A group of 20 people—primarily members of the Coalition and several Medical School students—protested outside Merck’s research laboratories adjacent to Harvard Medical School on Monday afternoon.

The demonstration included pink, red, and white balloons—a play on Valentine’s Day colors with a symbolic message, Coalition member Nathan T. Georgette ’13 said.

“The implication [of the theme] is that their current policies are breaking the hearts of the millions of people who can’t afford their life-saving AIDS drugs,” Georgette said.

The demonstration was the most recent in a series of efforts by the student group this academic year to convince Merck to negotiate with the Medicines Patent Pool, an organization established two years ago to provide an avenue for pharmaceutical companies to provide generic versions of patented AIDS drugs for lower prices in poor countries.

Other pharmaceutical companies such as Boehringer Ingelheim, Bristol-Myers Squibb, F. Hoffmann-La Roche, and ViiV Healthcare have entered negotiations with the Patent Pool, but Merck has refused to do so, according to a Global Health and AIDS Coalition press release.

“I find it outrageous that Merck would demonstrate such indecency while peer companies join the Patent Pool graciously,” said protester and Harvard Medical School student Matthew F. Basilico ’08 in a press release.

The protesters performed a symbolic “die-in,” silently lying down for ten minutes to represent the “human cost of preventing people from accessing these drugs,” Georgette said.

As the protesters were lying down during the die-in, Georgette alleged, a Merck employee photographed protesters individually to record their faces.

Georgette said that he interpreted this as an intimidation tactic, noting that many of the protesters may be interested in entering the field of medicine and pharmaceuticals in the future.

“You have to question why they’re so unwilling for undergraduate students to express their views,” Georgette said. “We’re not damaging their property or committing any crimes, so it’s not like gathering evidence for a criminal proceeding.
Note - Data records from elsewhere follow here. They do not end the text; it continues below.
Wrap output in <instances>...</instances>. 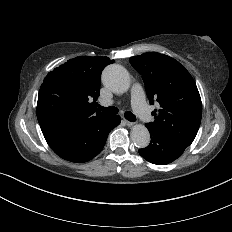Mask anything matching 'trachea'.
Returning a JSON list of instances; mask_svg holds the SVG:
<instances>
[{"mask_svg": "<svg viewBox=\"0 0 232 232\" xmlns=\"http://www.w3.org/2000/svg\"><path fill=\"white\" fill-rule=\"evenodd\" d=\"M98 109L104 113L111 114V115H115L118 113V109L116 107H107L106 108V107H102V106L98 105ZM124 116L130 122H135L137 120L135 115L133 113H131L130 111L126 112Z\"/></svg>", "mask_w": 232, "mask_h": 232, "instance_id": "3493384b", "label": "trachea"}]
</instances>
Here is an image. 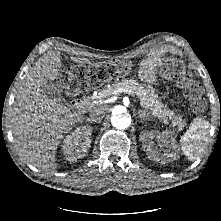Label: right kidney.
I'll use <instances>...</instances> for the list:
<instances>
[{"instance_id": "right-kidney-1", "label": "right kidney", "mask_w": 221, "mask_h": 221, "mask_svg": "<svg viewBox=\"0 0 221 221\" xmlns=\"http://www.w3.org/2000/svg\"><path fill=\"white\" fill-rule=\"evenodd\" d=\"M91 134L89 126H81L65 137L62 150L66 160L76 161L86 155L91 145Z\"/></svg>"}]
</instances>
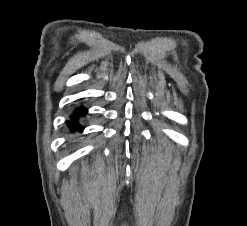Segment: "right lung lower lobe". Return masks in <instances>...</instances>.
<instances>
[{
  "label": "right lung lower lobe",
  "mask_w": 247,
  "mask_h": 226,
  "mask_svg": "<svg viewBox=\"0 0 247 226\" xmlns=\"http://www.w3.org/2000/svg\"><path fill=\"white\" fill-rule=\"evenodd\" d=\"M85 113H86V110H85L84 108H80V109H77V110H76V115H75V116L84 115ZM68 125H69L71 128H74V127L77 126L75 122H71V121L68 122ZM79 129L81 130L80 127H79Z\"/></svg>",
  "instance_id": "obj_1"
}]
</instances>
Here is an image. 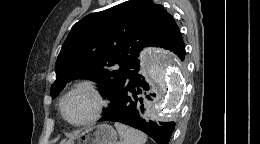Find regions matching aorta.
<instances>
[{
    "label": "aorta",
    "instance_id": "762f6f07",
    "mask_svg": "<svg viewBox=\"0 0 260 144\" xmlns=\"http://www.w3.org/2000/svg\"><path fill=\"white\" fill-rule=\"evenodd\" d=\"M148 76L159 90L156 118H166L178 107L183 83L176 58L167 51H154L144 61Z\"/></svg>",
    "mask_w": 260,
    "mask_h": 144
}]
</instances>
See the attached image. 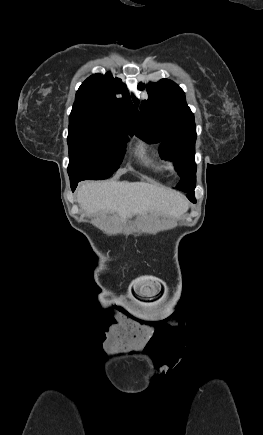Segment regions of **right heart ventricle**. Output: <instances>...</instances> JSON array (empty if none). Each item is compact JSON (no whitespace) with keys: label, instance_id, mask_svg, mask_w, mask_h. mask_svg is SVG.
Wrapping results in <instances>:
<instances>
[{"label":"right heart ventricle","instance_id":"obj_1","mask_svg":"<svg viewBox=\"0 0 263 435\" xmlns=\"http://www.w3.org/2000/svg\"><path fill=\"white\" fill-rule=\"evenodd\" d=\"M138 154L141 158L144 159L147 165H150L152 168H154L157 171H164L166 169L165 165L162 162H155L153 163L148 155H147V148L145 145H140L138 148Z\"/></svg>","mask_w":263,"mask_h":435}]
</instances>
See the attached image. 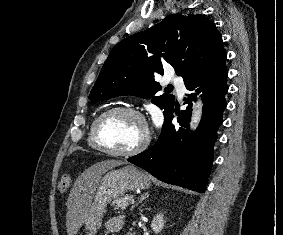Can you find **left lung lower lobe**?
<instances>
[{"mask_svg": "<svg viewBox=\"0 0 283 235\" xmlns=\"http://www.w3.org/2000/svg\"><path fill=\"white\" fill-rule=\"evenodd\" d=\"M228 70L225 62L185 82L192 93L185 98L187 110L176 109L165 120L157 142L148 150L128 159L157 179L196 192H205L213 162V146L217 130L222 124L226 108L225 94ZM203 91V115L197 130L189 134L192 101ZM178 115L180 127L172 124L173 113Z\"/></svg>", "mask_w": 283, "mask_h": 235, "instance_id": "0a47b994", "label": "left lung lower lobe"}]
</instances>
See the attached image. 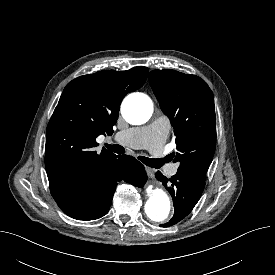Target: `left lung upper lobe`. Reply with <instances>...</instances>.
Returning <instances> with one entry per match:
<instances>
[{
  "mask_svg": "<svg viewBox=\"0 0 275 275\" xmlns=\"http://www.w3.org/2000/svg\"><path fill=\"white\" fill-rule=\"evenodd\" d=\"M149 82L174 128L178 172L206 178L216 147L214 96L204 80L175 70H153Z\"/></svg>",
  "mask_w": 275,
  "mask_h": 275,
  "instance_id": "left-lung-upper-lobe-1",
  "label": "left lung upper lobe"
}]
</instances>
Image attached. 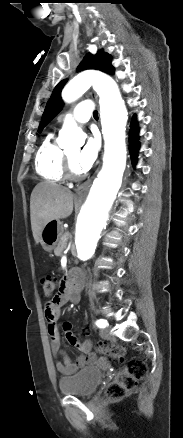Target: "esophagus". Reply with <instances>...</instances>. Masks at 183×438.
<instances>
[{
  "mask_svg": "<svg viewBox=\"0 0 183 438\" xmlns=\"http://www.w3.org/2000/svg\"><path fill=\"white\" fill-rule=\"evenodd\" d=\"M92 97H93V99L97 100L95 93H92ZM96 172H98V170ZM92 179H93V177L88 179L87 181H85L84 183H82L80 186L77 187V189H76L77 195L81 196L89 189L90 184L92 182Z\"/></svg>",
  "mask_w": 183,
  "mask_h": 438,
  "instance_id": "34e87169",
  "label": "esophagus"
}]
</instances>
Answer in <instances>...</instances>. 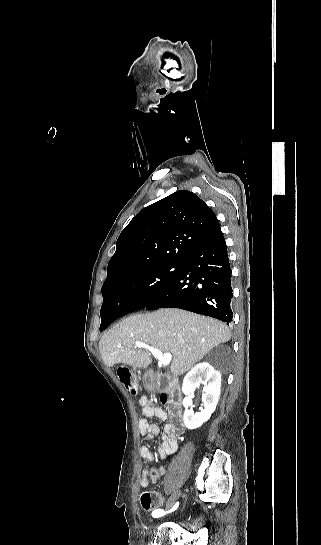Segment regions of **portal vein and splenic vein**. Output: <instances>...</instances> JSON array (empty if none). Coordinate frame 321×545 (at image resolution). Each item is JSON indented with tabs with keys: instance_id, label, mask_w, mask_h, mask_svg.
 <instances>
[{
	"instance_id": "portal-vein-and-splenic-vein-1",
	"label": "portal vein and splenic vein",
	"mask_w": 321,
	"mask_h": 545,
	"mask_svg": "<svg viewBox=\"0 0 321 545\" xmlns=\"http://www.w3.org/2000/svg\"><path fill=\"white\" fill-rule=\"evenodd\" d=\"M135 347H138V349H148V351L152 353L153 357L158 359V361H160L164 367H167L172 359L171 353H161V351H158V349H155V347H150V345L141 343V341H136Z\"/></svg>"
}]
</instances>
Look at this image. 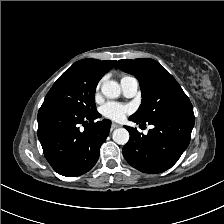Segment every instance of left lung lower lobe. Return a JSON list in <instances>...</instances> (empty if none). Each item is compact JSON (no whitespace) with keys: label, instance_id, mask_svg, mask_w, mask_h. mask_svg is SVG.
I'll return each instance as SVG.
<instances>
[{"label":"left lung lower lobe","instance_id":"0a47b994","mask_svg":"<svg viewBox=\"0 0 224 224\" xmlns=\"http://www.w3.org/2000/svg\"><path fill=\"white\" fill-rule=\"evenodd\" d=\"M129 120L142 123L132 117ZM194 122L195 117L191 114L159 119L149 123L154 128L147 135L139 133L136 128L125 126L130 139L123 147V156L141 172H164L178 161L187 148Z\"/></svg>","mask_w":224,"mask_h":224}]
</instances>
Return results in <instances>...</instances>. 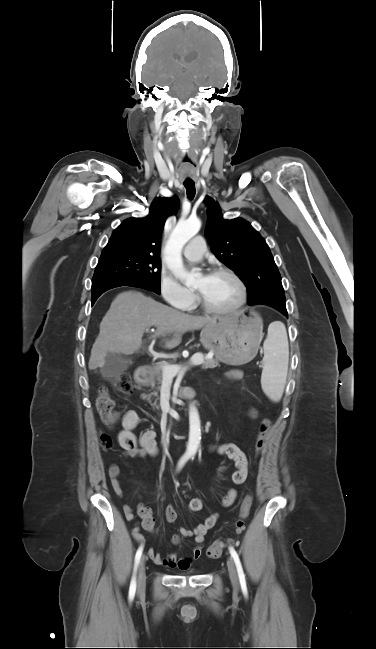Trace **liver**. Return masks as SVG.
Segmentation results:
<instances>
[{
	"mask_svg": "<svg viewBox=\"0 0 376 649\" xmlns=\"http://www.w3.org/2000/svg\"><path fill=\"white\" fill-rule=\"evenodd\" d=\"M216 318L191 316L162 303L141 292L120 293L111 303L104 316L99 335L93 344L89 369L95 370L105 363L108 352L130 355L142 345L145 330L155 326L154 337L175 333V338L165 343L172 349L180 344L181 335L216 322Z\"/></svg>",
	"mask_w": 376,
	"mask_h": 649,
	"instance_id": "1",
	"label": "liver"
}]
</instances>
It’s more of an intimidation attempt, in my view.”

The Coalition began the campaign during the fall semester, Georgette said. In October, the group held a “pool party”-themed protest, featuring inflatable beach balls and a kiddie pool in reference to the name of the Medicines Patent Pool.

The group has held themed protests in an effort to make its demonstrations fun and friendly rather than aggressive, Georgette said.

“We realize that corporations are made up of people who aren’t too dissimilar from you or I,” Georgette said. “There are much more extreme tactics we could take that are more vilifying of the employees, but we don’t want to do that. What we want to do is offer an alternative that we think is beneficial to the company and for all of these people who need access to the drugs.”

Other actions that the group has taken include a demonstration outside a Boston pharmaceutical conference on World AIDS Day in December, and a petition with 716 signatures that was delivered to Merck’s director of global policy, Georgette said.